Sunday, October 17, 2004

In Short

Some late news.

There was much talk on the blogs about the 'leaks' that the US is holding up major assaults until after the election, some suggesting that it will help the insurgents to prepare. I was suspicious, however, and proved right - another attack on Fallujah rolled on, with zero media presence, and with a laughable excuse - that the city refused to hand over Zarqawi, altough its representatives denied knowing of his presence there and - they know the dark irony - compared Zarqawi-in-Fallujah claims zo WMD claims.

I will acknowledge here that Kerry's promise to not keep US troops in Iraq permanently is a real difference from Bush, even if it might not mean much of a difference in practice (i.e., Kerry would stay for years to come, Bush would have to decide to give up his plans because of the insurgency in years to come).

Juan Cole finally took the Vice Presidential TV debate as ocassion to criticise Kerry/Edwards on Israel/Palestine.
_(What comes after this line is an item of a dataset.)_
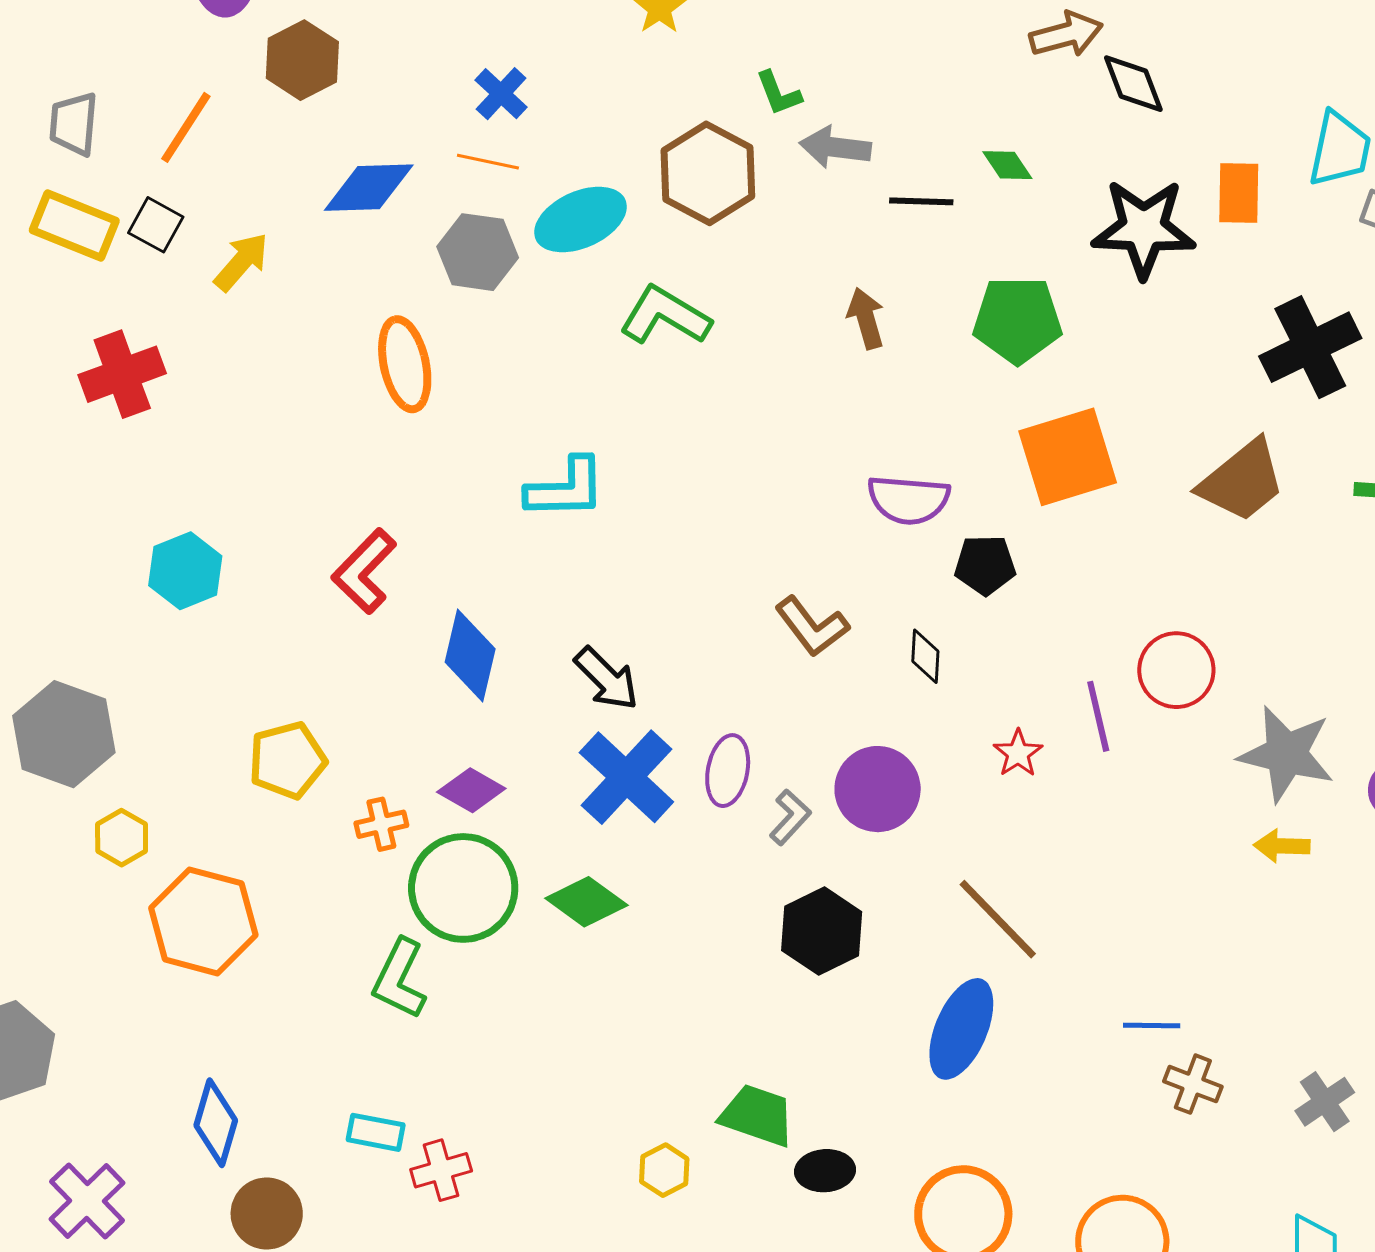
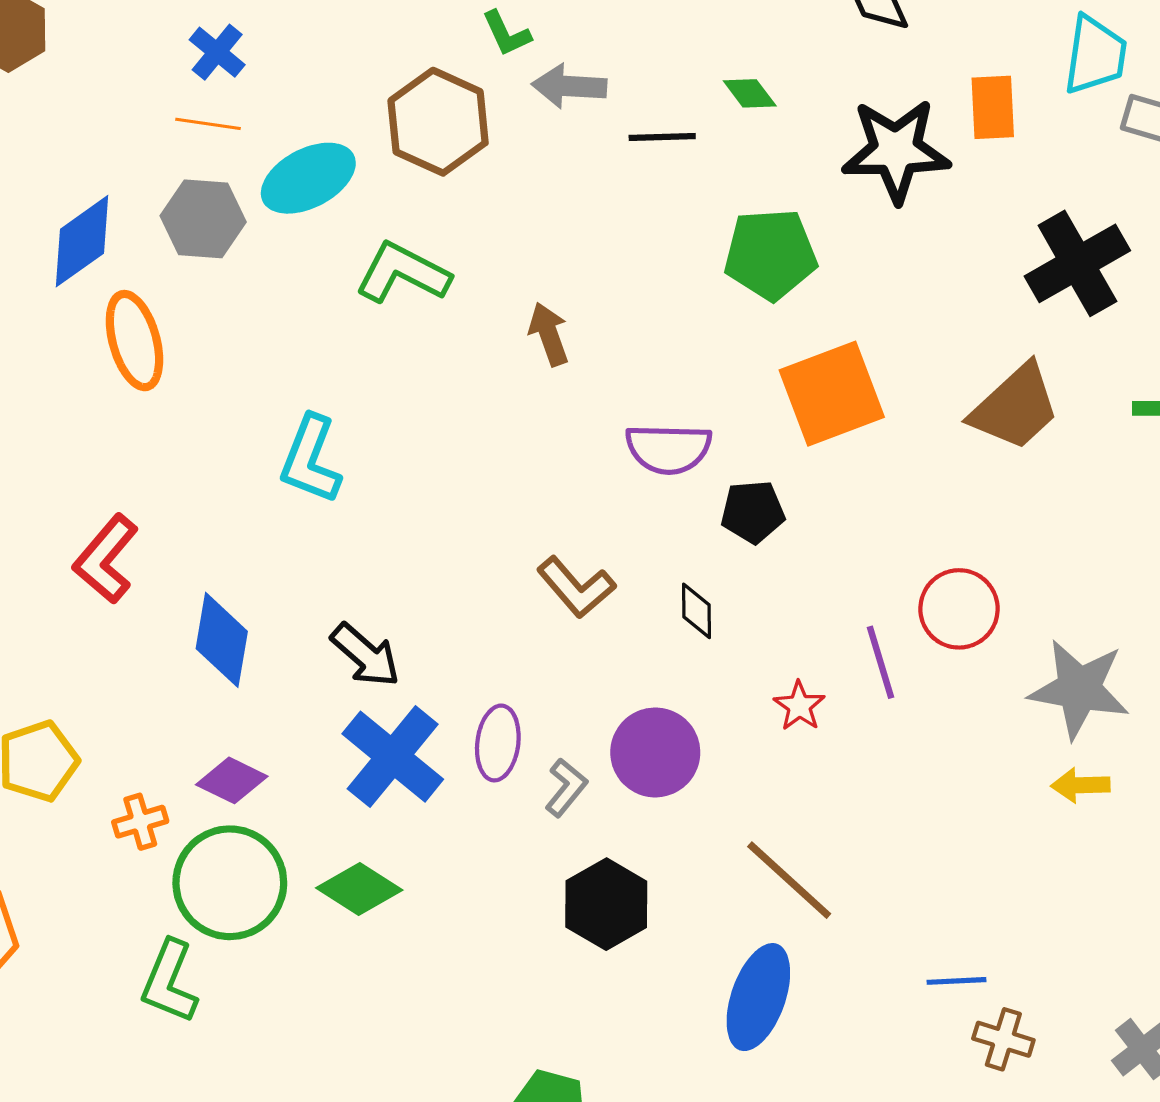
blue diamond: (369, 188) -> (82, 241), moved, turned -30
brown arrow: (866, 318) -> (549, 334), moved
cyan L-shape: (566, 488) -> (311, 459), turned 116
Also on Juan Cole's blog, a plea to write to Iranian officials for people arrested in the recent crackdown on journalists - the apparently all-out victory of the conservatives over the reformers in Iran is another, often forgotten sad result of the Iraq war.

And the final Iraq story, also through Juan Cole, is that the Baathist Mukhabarat is re-emerging in all its extralegal awfulness and manipulativeness. Allawi apparently uses it to attack Iran-backed SCIRI (the same SCIRI US propaganda whitewashed when its centrew, Najaf, was the focus of the conflict with Sadr).

In Germany, the leader of the Christian Democrats (CDU), Angela Merkel, gave up her plan to start a signature collection against Turkey's EU membership - after there was strong opposition within the party and outrage outside. (I note that ex-chanchellor Helmut Kohl, an old CDU douchebag who probably isn't any more enthusiastic than French President Jacques Chirac, was present when his son married a Turkish woman in Turkey, after the son reportedly waited years for his fathers' approval.)

In Korea, after six months of operation, the new KTX high-speed trains exceed revenue projections of 2 billion won/day (2.087; equal to roughly 1.8 million dollars/day or 1.45 million euros/day) and carried 13.06 million passengers, more than the busiest French TGV route but much less than the Tokaido Shinkansen in Japan. They plan to triple that number in five years when remaining sections of the Seoul-Busan high-speed line are commissioned, might be a challenge. The plan is to repay investments by 2015, but even a pessimistic scenario I just calculated through has them achieving zero debt and pure profit by 2040. An example to follow. (BTW, next year, Taiwan opens its high-speed line without some important, delayed elements - notably city connections at both ends.)

Further Transatlantic Views analysis later.